**Task to complete**
Every entry should be repeated exactly. Omit the pictures.

**Input for this task**
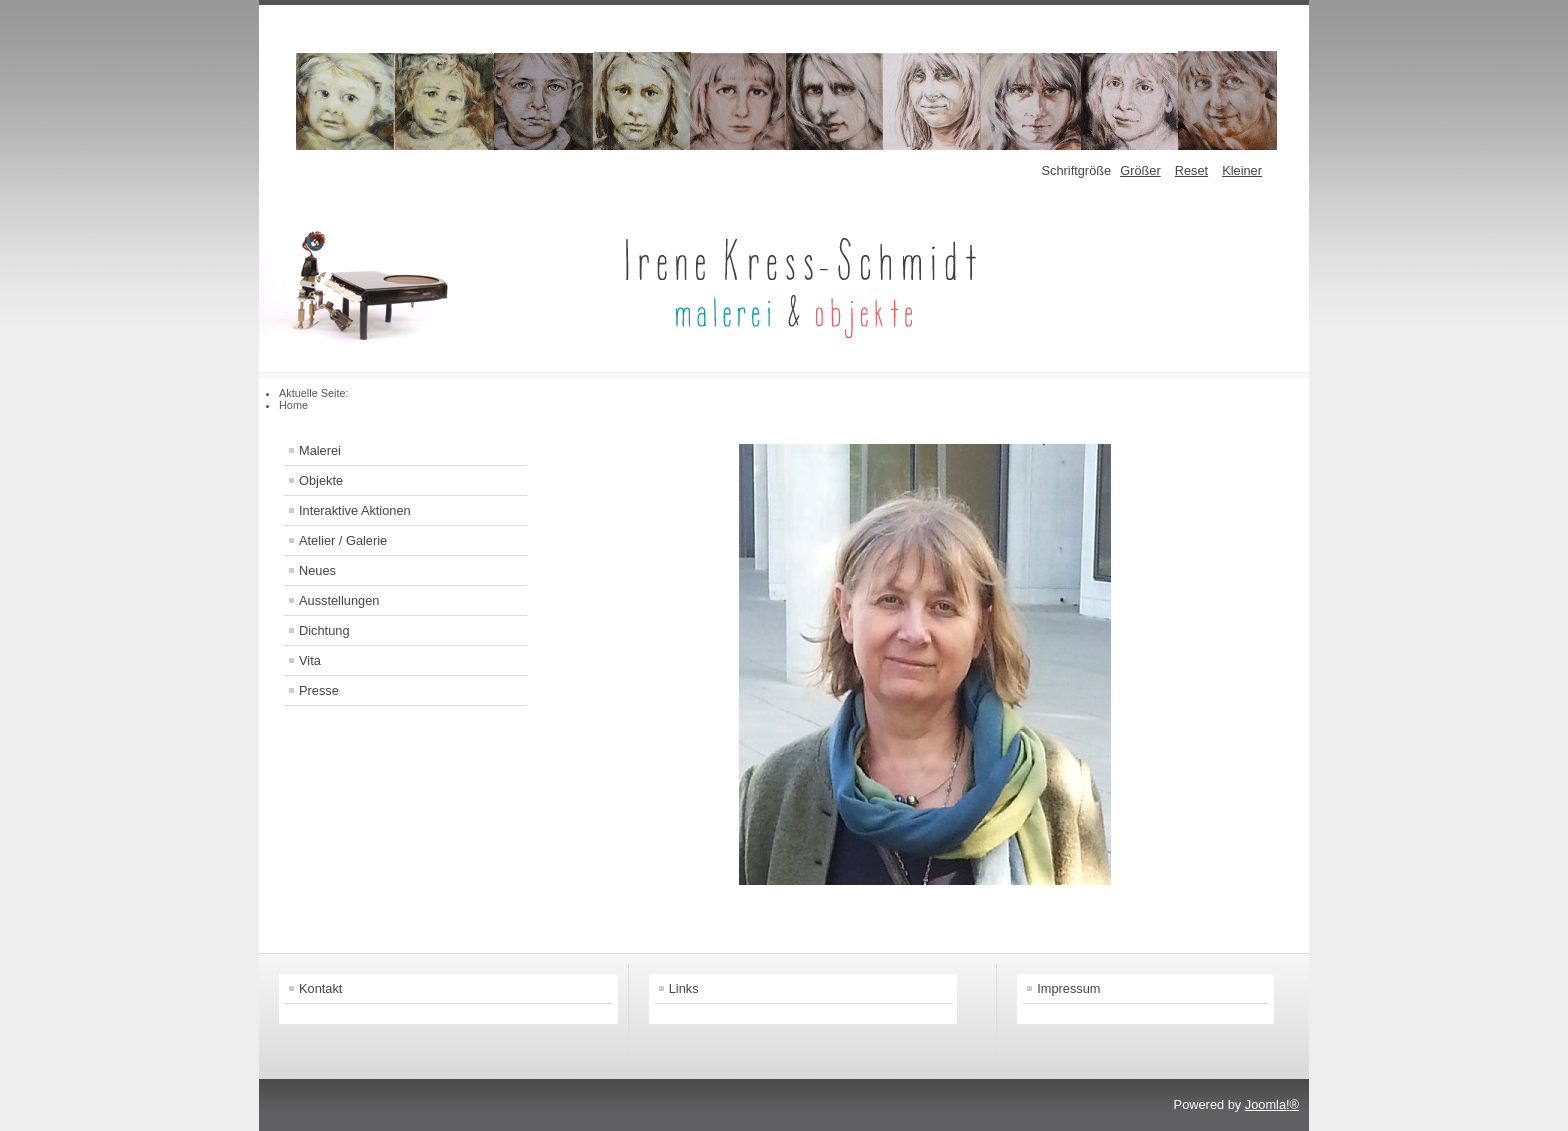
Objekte (321, 480)
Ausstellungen (339, 600)
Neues (317, 570)
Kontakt (320, 988)
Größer (1140, 170)
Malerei (320, 450)
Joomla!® (1272, 1104)
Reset (1191, 170)
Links (684, 988)
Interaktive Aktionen (355, 510)
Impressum (1068, 988)
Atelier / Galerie (343, 540)
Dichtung (324, 630)
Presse (319, 690)
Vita (310, 660)
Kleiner (1242, 170)
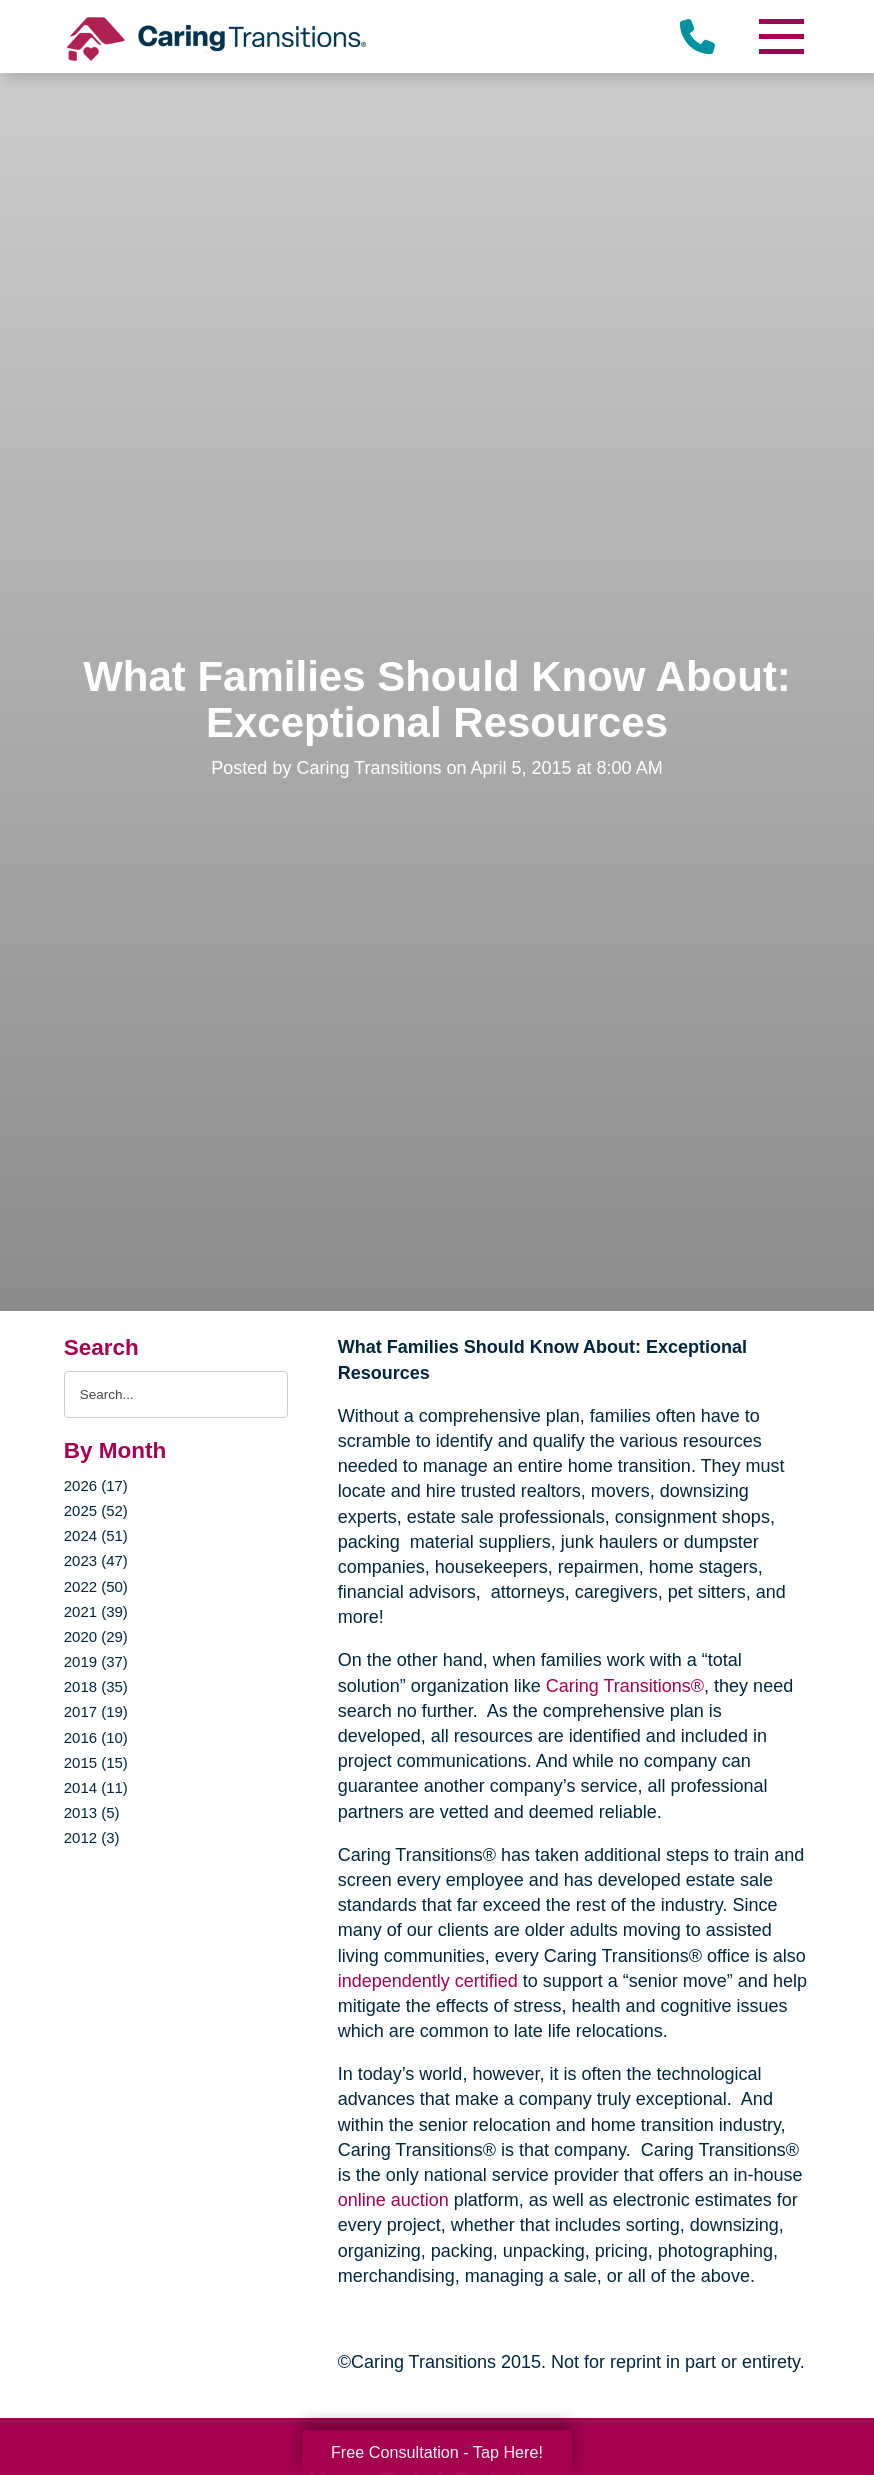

**Answer for the task**
Objekte (321, 480)
Ausstellungen (339, 600)
Neues (317, 570)
Kontakt (320, 988)
Größer (1140, 170)
Malerei (320, 450)
Joomla!® (1272, 1104)
Reset (1191, 170)
Links (684, 988)
Interaktive Aktionen (355, 510)
Impressum (1068, 988)
Atelier / Galerie (343, 540)
Dichtung (324, 630)
Presse (319, 690)
Vita (310, 660)
Kleiner (1242, 170)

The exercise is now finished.